I'll resume on Saturday morning, stay tuned.


----------



## sawdustfactory (Jan 30, 2011)

I started today by marking out the cut lines for separating the glued up sticks. You want to leave about 1/4 inch of lighter wood attached to the dark wood. I marked two lines, makes it easier to keep the cut straight cutting between 2 lines versus trying to cut to just one.











Once the boards are cut apart, you'll need to re-plane the cut edges. The light stick needs to be perfectly parallel again, otherwise the winding sticks won't accurately reflect what's happening in the board you're checking. The lighter strip on the dark stick doesn't need to be perfectly parallel as the joint between the two is your reference.

Next you want to shape or taper the sticks. This helps lower the center of gravity so they don't tip over easily. To do this I decided to make the top 1/3 the thickness of the bottom. I marked this out with some dividers, scribed a line on each end and then used a marking gauge to mark the top. (I've penciled in the scribed line to make it easier to see) Now just plane down to your lines.






























Here's one face done. Now just repeat on the other face and do the same thing on the darker stick.


----------



## sawdustfactory (Jan 30, 2011)

Now that you have the sticks shaped like you want them it's time to trim the ends. A pleasing angle is easy to set, just set the inset of the cut to the thickness of the stock.

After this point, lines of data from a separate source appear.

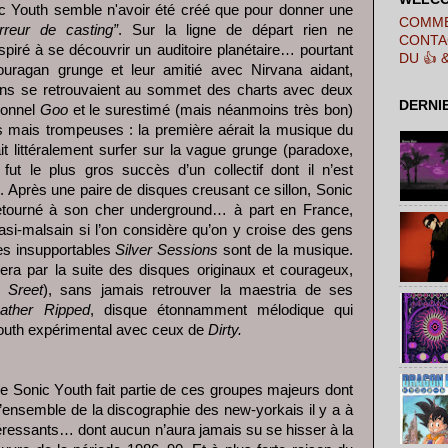
nic Youth semble n'avoir été créé que pour donner une
COMME
rreur de casting”
. Sur la ligne de départ rien ne
CONTA
nspiré à se découvrir un auditoire planétaire… pourtant
DU 👍 
uragan grunge et leur amitié avec Nirvana aidant,
ns se retrouvaient au sommet des charts avec deux
DERNI
ionnel
Goo
et le surestimé (mais néanmoins très bon)
mais trompeuses : la première aérait la musique du
t littéralement surfer sur la vague grunge (paradoxe,
fut le plus gros succès d’un collectif dont il n’est
. Après une paire de disques creusant ce sillon, Sonic
retourné à son cher underground… à part en France,
asi-malsain si l’on considère qu’on y croise des gens
es insupportables
Silver Sessions
sont de la musique.
iera par la suite des disques originaux et courageux,
 Sreet
), sans jamais retrouver la maestria de ses
ather Ripped
, disque étonnamment mélodique qui
Youth expérimental avec ceux de
Dirty.
e Sonic Youth fait partie de ces groupes majeurs dont
 l’ensemble de la discographie des new-yorkais il y a à
téressants… dont aucun n’aura jamais su se hisser à la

Using holdfasts takes stress off your hands and allows for a more precise cut. 











After you've cut all four ends, clean them up on your shoot board.











Lastly, ease the edges with a block plane and apply a coat or two of shellac. I used a 2lb cut of super blond. Don't use oils, poly's or varnishes as they will affect the color more than the shellac, making your crisp line between the walnut and maple harder to see clearly.








This pic is before the shellac, I'll post a finished pic a bit later. But that's all there is to a pair of winding sticks.


----------



## sawdustfactory (Jan 30, 2011)

Here they are with 2 coats shellac and some paste wax in use. 









Hope this helps someone. Thanks for looking.


----------



## Wema826 (Jul 22, 2012)

Sweet write up, thank you!


----------



## NetDoc (Aug 6, 2013)

I saw a reference to winding sticks, but I am still unsure as to their use. Are you just eyeballing the two from a distance here? Is this that accurate? Do we have to worry about looking square over? I guess I am asking for some detailed directions on these winding sticks. 

BTW, great write up. Thanks!


----------



## Dave Paine (May 30, 2012)

NetDoc said:


> I saw a reference to winding sticks, but I am still unsure as to their use. Are you just eyeballing the two from a distance here? Is this that accurate? Do we have to worry about looking square over? I guess I am asking for some detailed directions on these winding sticks.


Nice build, thanks.

Sawdust final picture is showing how they are used to show if there is any twist (aka wind) in a planed surface.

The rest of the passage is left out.